Akhenaton : L’autre détail sur la pochette, c’est que les eaux à gauche représentent le présent et le passé pour nous. Ce sont des eaux tumultueuses, avec plein de saletés, et de déchets à l’intérieur. Et le radeau va vers quelque chose de beaucoup plus calme et beaucoup plus pur. C’est une volonté d’avoir une vision positive sur le monde. Si on avait une vision négative, on n’aurait peut-être pas autant d’enfants dans le groupe. Il faut se battre pour arriver à ces eaux-là.

Vous faisiez référence à vos 30 ans de carrière : comment trouvez-vous encore des thèmes d’inspiration d’écriture ?

Akhenaton : La nature humaine est inépuisable en inspiration. On est surpris régulièrement.

Shurik’n : Tous les jours. Et à partir du moment où on vit et on regarde un peu autour de soi, il y a des choses à dire. La principale raison, c’est qu’on a des enfants. Qu’est-ce qu’on va leur laisser ? Avec qui on va les laisser ?

Akhenaton : Et en même temps, dans des morceaux beaucoup plus rap traditionnel, qui est souvent mal compris d’ailleurs depuis pas mal d’années par la grande presse française ou les grands médias français, c’est tout ce qui est “battle rap” [joutes verbales entre rappeurs — N.D.L.R.], c’est forcément de “l’ego trip” [acte ou démarche qui améliore ou satisfait l’égo de quelqu’un — N.D.L.R.], où on pense à soi, alors que ce n’est pas du tout ça. L’essence même du hip-hop, c’est la joute verbale, et c’est quelque chose que le rap n’a pas inventé. C’est quelque chose qui est vieux, qui existe depuis l’Antiquité sur des tas de continents. Même ça, on a envie de le léguer. Il faut continuer cet art-là, où on se mesure…

« Les médias ont une culture rock. Beaucoup de personnes ne sont pas issues de notre culture »

Pourquoi les médias traditionnels ont autant de mal avec une musique qui a plus de 40 ans d’existence ?

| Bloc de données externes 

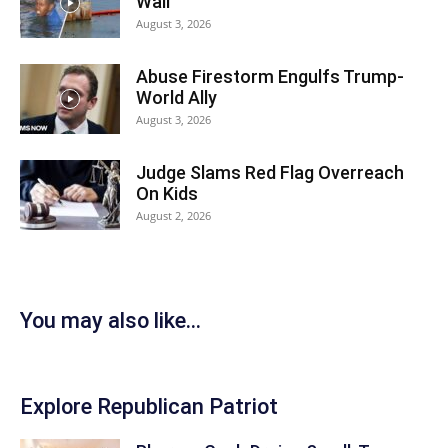
Wall
August 3, 2026
Abuse Firestorm Engulfs Trump-
World Ally
August 3, 2026
Judge Slams Red Flag Overreach
On Kids
August 2, 2026
You may also like...
Explore Republican Patriot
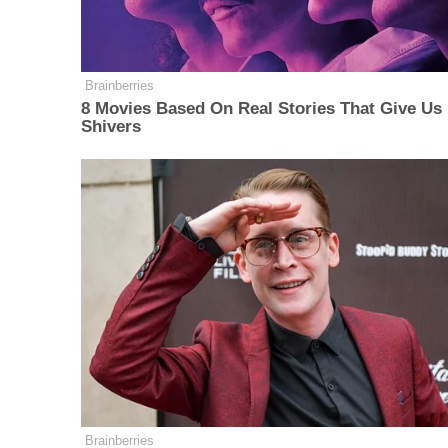
Brainberries
8 Movies Based On Real Stories That Give Us
Shivers
Brainberries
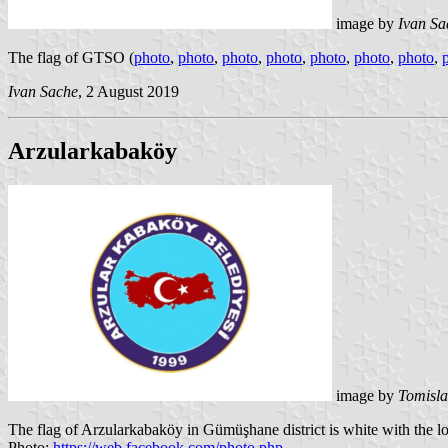
image by
Ivan Sa
The flag of GTSO (
photo
,
photo
,
photo
,
photo
,
photo
,
photo
,
photo
,
Ivan Sache
, 2 August 2019
Arzularkabaköy
image by
Tomisla
The flag of Arzularkabaköy in Gümüşhane district is white with the l
Photo:
https://web.facebook.com/photo.php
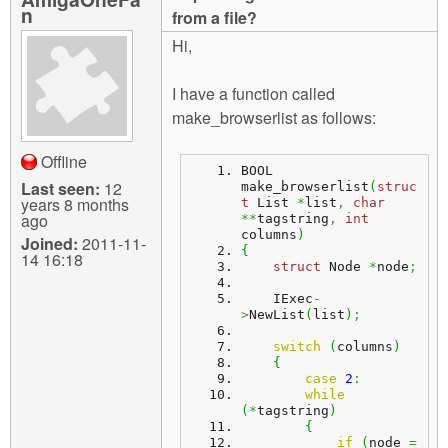
m
n
from a file?
n
Contact us
Hi,
Login
g
I have a function called
make_browserlist as follows:
Offline
BOOL 
Last seen:
12
make_browserlist
(
struc
years 8 months
t
 List 
*
list
,
char
ago
**
tagstring
,
int
columns
)
Joined:
2011-11-
{
14 16:18
struct
 Node 
*
node
;
    IExec
-
>
NewList
(
list
)
;
switch
(
columns
)
{
case
2
:
while
(
*
tagstring
)
{
if
(
node 
=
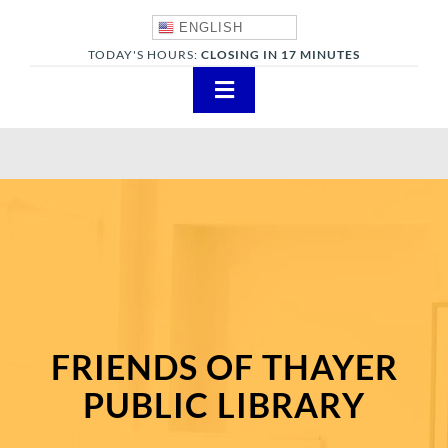
Skip
ENGLISH
to
TODAY'S HOURS:
CLOSING IN 17 MINUTES
content
Toggle
Navigation
About
Adults
Teens
Children
Events & News
FRIENDS OF THAYER
Everything TPL
PUBLIC LIBRARY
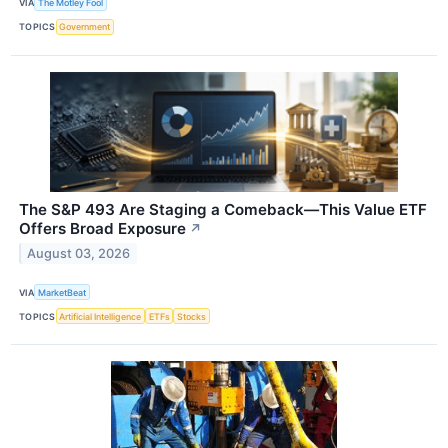
VIA
The Motley Fool
TOPICS
Government
The S&P 493 Are Staging a Comeback—This Value ETF
Offers Broad Exposure
↗
August 03, 2026
VIA
MarketBeat
TOPICS
Artificial Intelligence
ETFs
Stocks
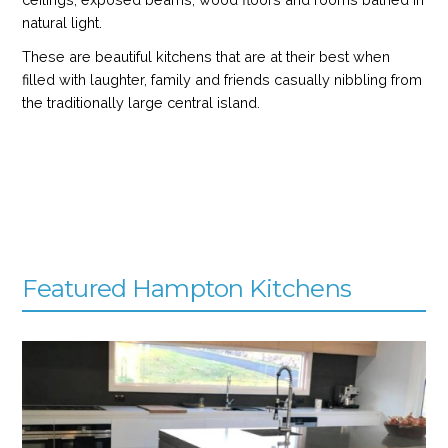
natural light.
These are beautiful kitchens that are at their best when
filled with laughter, family and friends casually nibbling from
the traditionally large central island.
Featured Hampton Kitchens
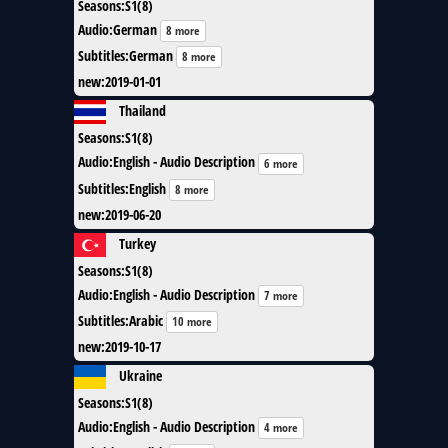
Seasons
:
S1(8)
Audio
:
German
8 more
Subtitles
:
German
8 more
new
:
2019-01-01
Thailand
Seasons
:
S1(8)
Audio
:
English - Audio Description
6 more
Subtitles
:
English
8 more
new
:
2019-06-20
Turkey
Seasons
:
S1(8)
Audio
:
English - Audio Description
7 more
Subtitles
:
Arabic
10 more
new
:
2019-10-17
Ukraine
Seasons
:
S1(8)
Audio
:
English - Audio Description
4 more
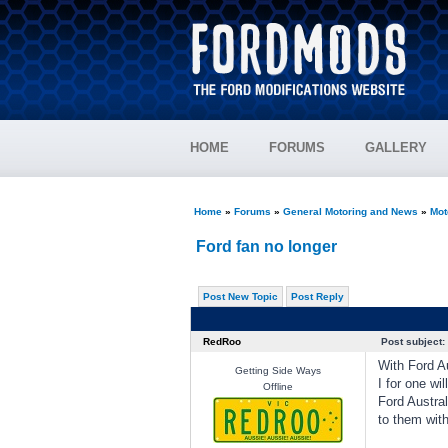
HOME
FORUMS
GALLERY
Home
»
Forums
»
General Motoring and News
»
Mot
Ford fan no longer
Post New Topic
Post Reply
RedRoo
Post subject:
With Ford Au
Getting Side Ways
I for one wi
Offline
Ford Austral
to them with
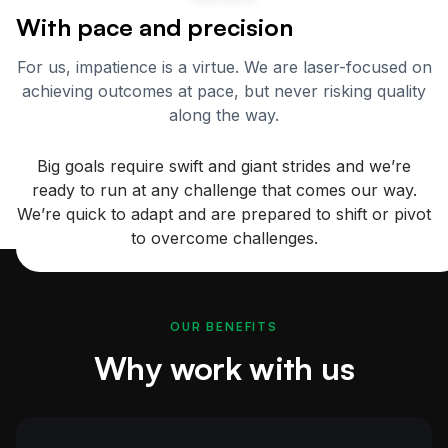
With pace and precision
For us, impatience is a virtue. We are laser-focused on
achieving outcomes at pace, but never risking quality
along the way.
Big goals require swift and giant strides and we’re
ready to run at any challenge that comes our way.
We’re quick to adapt and are prepared to shift or pivot
to overcome challenges.
OUR BENEFITS
Why work with us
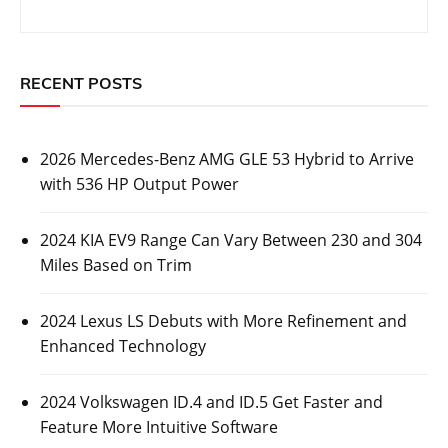
RECENT POSTS
2026 Mercedes-Benz AMG GLE 53 Hybrid to Arrive
with 536 HP Output Power
2024 KIA EV9 Range Can Vary Between 230 and 304
Miles Based on Trim
2024 Lexus LS Debuts with More Refinement and
Enhanced Technology
2024 Volkswagen ID.4 and ID.5 Get Faster and
Feature More Intuitive Software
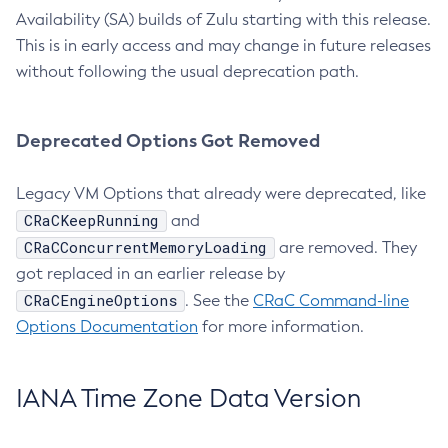
Availability (SA) builds of Zulu starting with this release.
This is in early access and may change in future releases
without following the usual deprecation path.
Deprecated Options Got Removed
Legacy VM Options that already were deprecated, like
CRaCKeepRunning
and
CRaCConcurrentMemoryLoading
are removed. They
got replaced in an earlier release by
CRaCEngineOptions
. See the
CRaC Command-line
Options Documentation
for more information.
IANA Time Zone Data Version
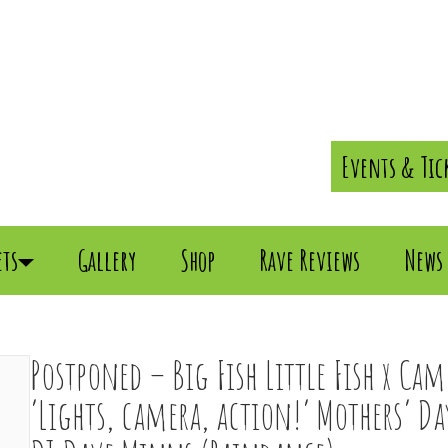
Events & Tic
ets
Gallery
Shop
Rave Reviews
News
Postponed – Big Fish Little Fish x Ca
‘Lights, camera, action!’ Mothers’ D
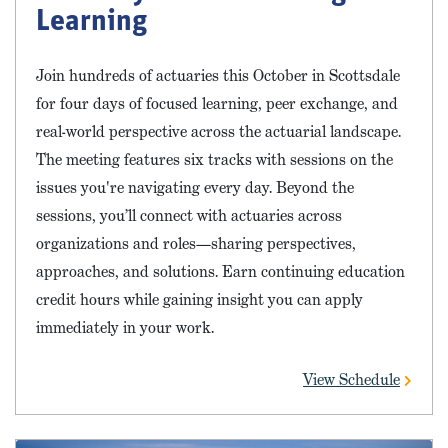
Learning
Join hundreds of actuaries this October in Scottsdale
for four days of focused learning, peer exchange, and
real-world perspective across the actuarial landscape.
The meeting features six tracks with sessions on the
issues you're navigating every day. Beyond the
sessions, you’ll connect with actuaries across
organizations and roles—sharing perspectives,
approaches, and solutions. Earn continuing education
credit hours while gaining insight you can apply
immediately in your work.
View Schedule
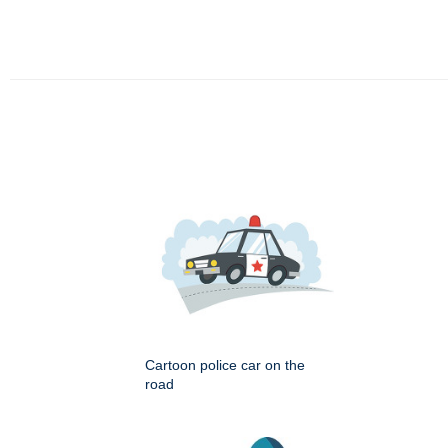
Cartoon police car on the
road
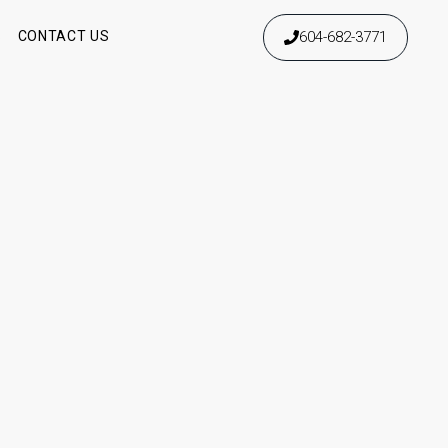
604-682-3771
S
CONTACT US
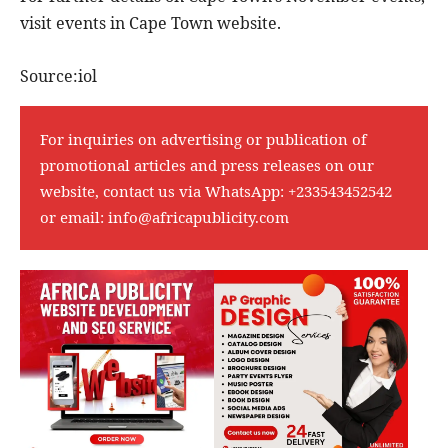
visit events in Cape Town website.
Source:iol
For inquiries on advertising or publication of
promotional articles and press releases on our
website, contact us via WhatsApp:
+233543452542
or email:
info@africapublicity.com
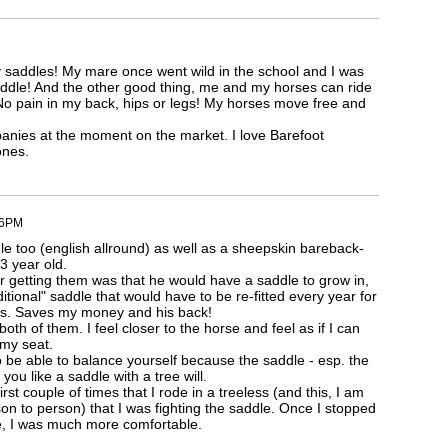
my saddles! My mare once went wild in the school and I was
saddle! And the other good thing, me and my horses can ride
No pain in my back, hips or legs! My horses move free and
nies at the moment on the market. I love Barefoot
ones.
46PM
le too (english allround) as well as a sheepskin bareback-
 3 year old.
or getting them was that he would have a saddle to grow in,
ditional" saddle that would have to be re-fitted every year for
rs. Saves my money and his back!
n both of them. I feel closer to the horse and feel as if I can
 my seat.
 be able to balance yourself because the saddle - esp. the
 you like a saddle with a tree will.
first couple of times that I rode in a treeless (and this, I am
son to person) that I was fighting the saddle. Once I stopped
me, I was much more comfortable.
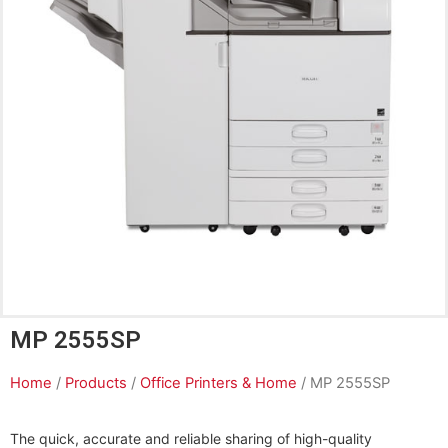
MP 2555SP
Home
/
Products
/
Office Printers & Home
/ MP 2555SP
The quick, accurate and reliable sharing of high-quality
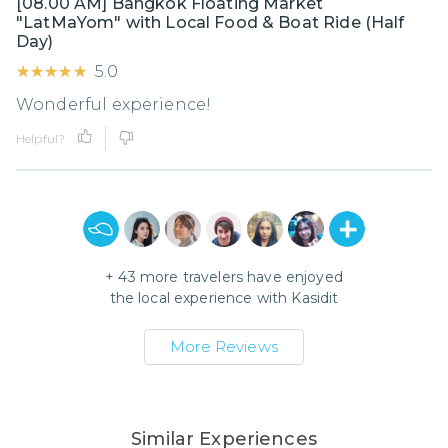
[08.00 AM] Bangkok Floating Market
"LatMaYom" with Local Food & Boat Ride (Half
Day)
★★★★★
★★★★★
5.0
Wonderful experience!
Helpful?
+
43
more travelers have enjoyed
the local experience with
Kasidit
More Reviews
Similar Experiences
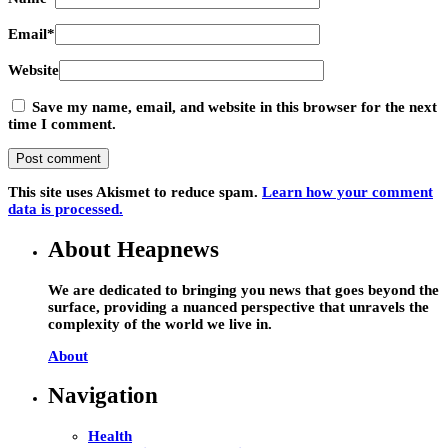
Email
*
Website
Save my name, email, and website in this browser for the next
time I comment.
This site uses Akismet to reduce spam.
Learn how your comment
data is processed.
About Heapnews
We are dedicated to bringing you news that goes beyond the
surface, providing a nuanced perspective that unravels the
complexity of the world we live in.
About
Navigation
Health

Akhenaton : Parce qu’ils ont une culture rock. Beaucoup de personnes des médias ne sont pas issues de notre culture. Ça commence à changer, mais beaucoup ne sont pas issus de notre culture. Donc ils ont une grille de lecture très différente de la nôtre. Tout en étant gentils, cela ne veut pas dire qu’ils sont méchants. Mais en étant gentils, tu peux penser que Pete Doherty est un rockeur maudit, et qu’un rappeur qui casse un hôtel comme lui, c’est un délinquant. Ce sont des questions culturelles. Tu ne perçois pas les deux personnes de la même manière. Tu peux aimer le “bad boy” [mauvais garçon — N.D.L.R.] sur le papier quand tu regardes Mafiosa ou Pigalle sur Canal+. Et quand quelqu’un vient à ta porte avec un pied-de-biche et une cagoule, tu le trouves beaucoup moins sympa…

Comment s’est passé l’enregistrement de Yasuke ?

Kheops : Pour l’écriture, on est allé à Marrakech. On a bien avancé dessus. Moi spécialement, je n’ai rien fait, mais eux ont écrit (rires). Moi, je suis obligé d’attendre (rires). On a retravaillé un peu à Marseille, après. Puis, on est allé faire les finitions en Thaïlande, pendant un mois, où on a enregistré les morceaux. Enfin, on est parti en finition pour le mix [réglages finaux de l’album — N.D.L.R.] à New York.

Pourquoi êtes-vous partis à l’étranger pour travailler sur l’album ?

Akhenaton : En fait, le point commun de tous ces lieux, ce sont des studios résidentiels, des lieux où on dort… À New York aussi, on ne prend pas d’hôtel, on loue un appartement.

Shurik’n :
On est tout le temps ensemble.

Akhenaton : On a des vies de mecs de 50 ans aujourd’hui. C’est-à-dire que si on est à Marseille, on a des obligations, on doit faire des choses. On fait des courses même si cela étonne les gens quand ils nous voient dans un supermarché. Les gens pensent qu’on a du personnel qui fait nos courses (rires). Il y a des obligations quand on est à Marseille.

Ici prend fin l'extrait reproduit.